La Pologne, les États-Unis et trois alliés signent un accord pour un centre européen d'entretien des missiles Patriot lors du sommet de l'OTAN
L'accord, signé au Forum de l'industrie de défense de l'OTAN à Ankara, vise à accroître la capacité et à accélérer la production et la maintenance des intercepteurs PAC-3. C'est l'un des nombreux pactes de défense dévoilés alors que l'Alliance cherche à reconstituer ses stocks de missiles.
Un centre européen pour les missiles Patriot
Le premier jour du sommet de l'OTAN à Ankara, cinq nations ont signé une lettre d'intention avec Lockheed Martin pour créer un centre d'entretien européen pour les missiles PAC-3 utilisés dans les systèmes de défense aérienne Patriot. Les signataires sont les États-Unis, la Pologne, l'Allemagne, les Pays-Bas et la Suède. Le vice-Premier ministre polonais et ministre de la Défense nationale, Władysław Kosiniak-Kamysz, a annoncé l'accord sur les réseaux sociaux.

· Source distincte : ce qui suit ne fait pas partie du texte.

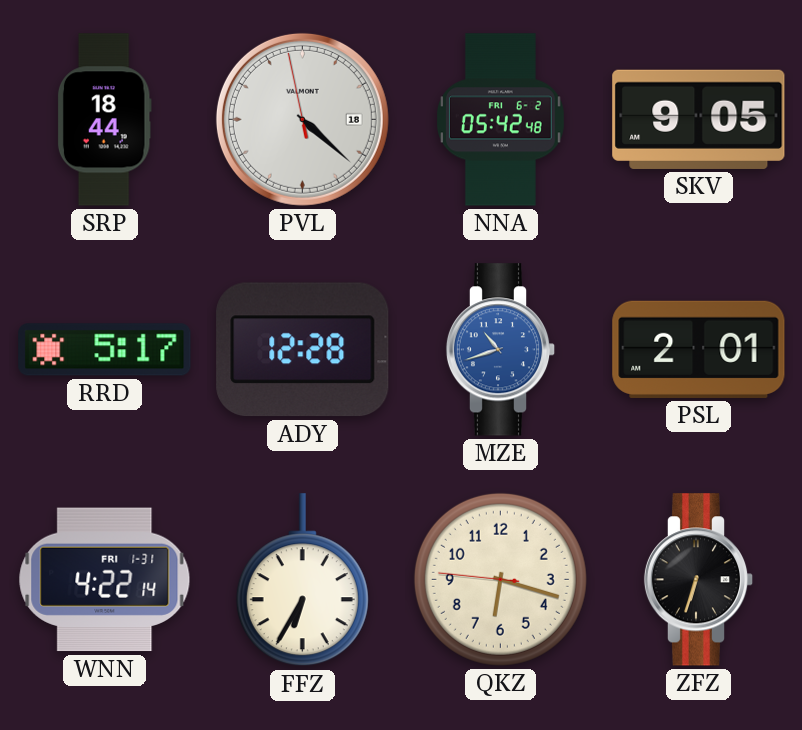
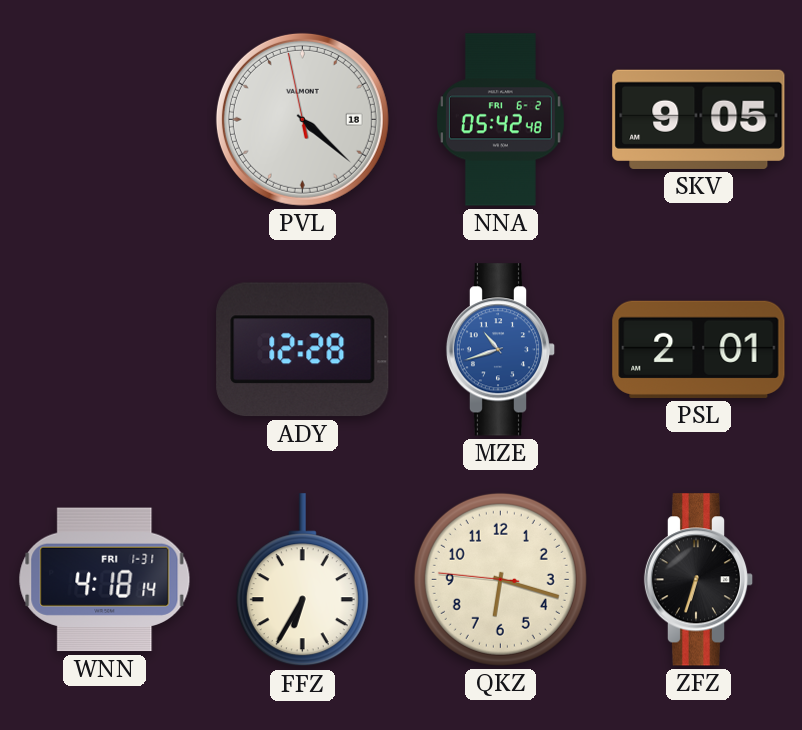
SRP: 18:44 -> none
RRD: 5:17 -> none
WNN: 4:22 -> 4:18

Nous avons signé un accord avec les États-Unis, l'Allemagne, les Pays-Bas et la Suède pour établir un centre d'entretien des missiles PAC-3 pour les systèmes Patriot en Europe. Cela augmentera considérablement la capacité et accélérera la production et l'entretien des missiles.
Le document a été signé lors du Forum de l'industrie de défense de l'OTAN, une réunion axée sur la production et l'innovation de défense transatlantique, tenue en marge du sommet principal.

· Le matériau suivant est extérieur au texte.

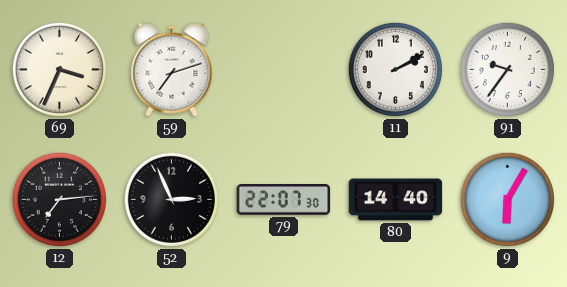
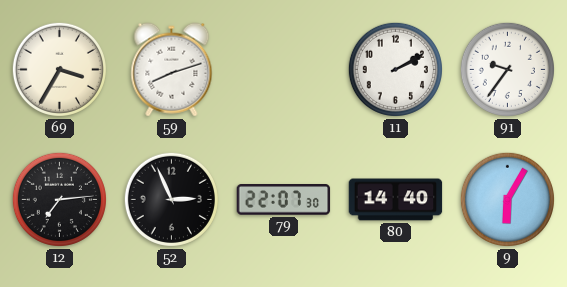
69: 3:34 -> 3:35
59: 7:12 -> 8:12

Washington ouvre la porte à la production à l'étranger
Cette décision intervient alors que les États-Unis signalent leur volonté de délocaliser une partie de la production de missiles. Le secrétaire adjoint à la Défense des États-Unis, Michael Duffy, a déclaré au forum que la possibilité de fabriquer des missiles PAC-3 à l'étranger est résolument envisagée.
Nous laissons définitivement ouverte la possibilité d'une production en dehors des États-Unis.
Kosiniak-Kamysz avait déjà laissé entrevoir les ambitions de la Pologne en mai, déclarant lors d'une visite au Canada que « les portes s'ouvrent à la possibilité de déplacer la production, par exemple, des missiles PAC-3 pour les Patriot ou des missiles de roquette pour les HIMARS ». Il a ajouté que la Pologne est « l'une des directions les plus sérieusement envisagées ».
Une série de pactes de défense
Le centre d'entretien Patriot est l'une des nombreuses initiatives dévoilées au forum. L'Allemagne et les Pays-Bas, avec les États-Unis et l'OTAN, ont lancé un plan pour débuter la production européenne du missile antiaérien à courte portée Stinger, fabriqué par RTX. Sept pays (la Belgique, le Canada, la Finlande, l'Allemagne, les Pays-Bas et la Norvège) ont signé une lettre d'intention pour étudier l'expansion de la production de missiles AIM-120C-8 AMRAAM en Europe. Un projet distinct impliquant Lockheed Martin et l'allemand Rheinmetall vise à apporter des travaux sur le système de missiles ATACMS en Europe, bien que cette annonce ait été décrite comme davantage une séance photo qu'un accord contraignant.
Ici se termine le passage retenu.